Mori questioned more than 1,000 people across the country last week about their expectations for Christmas. The survey found that only 24 per cent intended to give money to charity. This compared with 37 per cent in a similar Mori study four years ago.

Last week's survey covered the 16-54 age group, and it seems that young people are meaner than their elders. Among the 35-54 group, those expecting to give to to charities was down from 43 per cent to 27, while among the younger age group, the 16-34s, the fall was from 32 per cent to 21.

Generosity towards friends and relatives, however, appears to be on the increase. In 1991,a third of those questioned said they spent less on presents than in the previous year. This year that figure was halved to just 16 per cent, a sign which the Government might interpret as the first glimmer of a return of the so-called feel-good factor.

But whatever good feeling there is tends to come under strain during the festivities. In 1991, 11 per cent of those questioned said they expected a family row, but that has now risen to 18 per cent.

What do we do at Christmas? Well more than seven out of ten of us spend it watching television, and nearly an equal proportion drink alcohol - both figures largely unchanged from 1991.

Strikingly fewer people, however, expect to do this at home this year. Only 48 per cent expect to stay at home for Christmas, compared with 74 per cent who said in 1991 they would spend the holiday at home.

Christmas is a time for children, and 39 per cent, the same as in 1991, said they expected to fill a child's Christmas stocking this year. Among the 16-34 group this was the plan for 36 per cent, while among the 35- 54s 44 per cent said they would.

Overall, more than one-third of men (35 per cent) and nearly half of the women (47 per cent) said they would be filling some child's stocking this Christmas.

Twenty-three per cent of those asked said they intended to go to church during the holiday, and these were more likely to be women, older people, Tories and Southerners.

Carol services are nearly as popular, with 19 per cent expecting to go to a carol concert or service, while 6 per cent said they planned to go carol-singing in the street. Sixteen per cent said they would be going to a pantomime or Christmas show at a theatre.

In percentage terms, the biggest change in what people will be doing is, perhaps predictably, in the numbers playing computer games. Whereas about one in twenty, 6 per cent, said that they played computer games four years ago, one person in six, or 18 per cent, now expects to.

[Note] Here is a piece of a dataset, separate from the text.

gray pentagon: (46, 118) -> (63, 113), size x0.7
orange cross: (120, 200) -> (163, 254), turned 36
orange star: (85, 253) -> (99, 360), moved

Among the younger group, 16-34, the figure has jumped from 6 per cent to 20 per cent, mainly at the expense of board games (from 40 per cent down to 33 per cent), but not charades, whose popularity has doubled from 6 to 12 percent among this age group. Overall, 34 per cent expect to play board games and 11 per cent charades, on Christmas Day.

And who are the people who say they intend to ignore the whole thing? One person in 50, who is more likely to be a man than a woman, older rather than younger (none under 20), more urban than rural, more Labour than Tory or Liberal Democrat, more Midlands than South or North.

The typical Christmas curmudgeon, then, might be a male Labour supporter of 40, living in Birmingham.

The Mori survey was carried out among a representativesample of 1,003 adults aged 16-54 in 72 constituency sampling points throughout Great Britain on 19 and 20 December.

Professor Robert M Worcester is chairman of Mori.